Award–winning writer and filmmaker Sherman Alexie will deliver the Commencement address at the University of Washington on June 14 in Husky Stadium.
Alexie is the first American Indian to speak at a UW Commencement.
Alexie’s work has won national praise over a decade of prolific writing. Among his honors are a National Endowment for the Arts Poetry Fellowship (1992), the Lila Wallace-Reader’s Digest Writers’ Award (1994), a Granta magazine listing among the Best American Novelists under Forty (1996), two appearances on the New York Times Notable Books of the Year list (1992 and 1996), being named “one of the top 20 writers for the 21st century” by the New Yorker magazine (1999) and a PEN/Malamud Award (2001).
Alexie’s books include the novels “Reservation Blues” and “Indian Killer,” the collections “The Toughest Indian in the World,” and “Ten Little Indians (to be published in June).” He also has turned two of his early books into films. “Smoke Signals” won two Sundance Film Festival Awards in 1998. His other film “The Business of Fancydancing,” was recently released.

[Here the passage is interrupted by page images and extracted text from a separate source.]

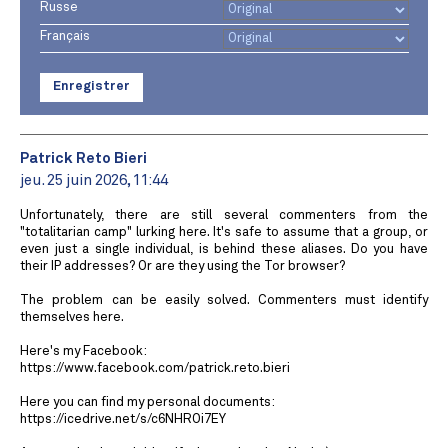
Russe
Français
Enregistrer
Patrick Reto Bieri
jeu. 25 juin 2026, 11:44
Unfortunately, there are still several commenters from the
"totalitarian camp" lurking here. It's safe to assume that a group, or
even just a single individual, is behind these aliases. Do you have
their IP addresses? Or are they using the Tor browser?
The problem can be easily solved. Commenters must identify
themselves here.
Here's my Facebook:
https://www.facebook.com/patrick.reto.bieri
Here you can find my personal documents:
https://icedrive.net/s/c6NHROi7EY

Alexie, 36, grew up on the Spokane Indian Reservation about 50 miles northwest of Spokane. He was one of six children of a Spokane Indian mother and a Coeur d’Alene father. After attending tribal elementary school, Alexie chose to become the only Indian student at Reardan High School, off the reservation, and then won a scholarship to Gonzaga University. Two years later he transferred to Washington State University, from which he graduated with a degree in American Studies.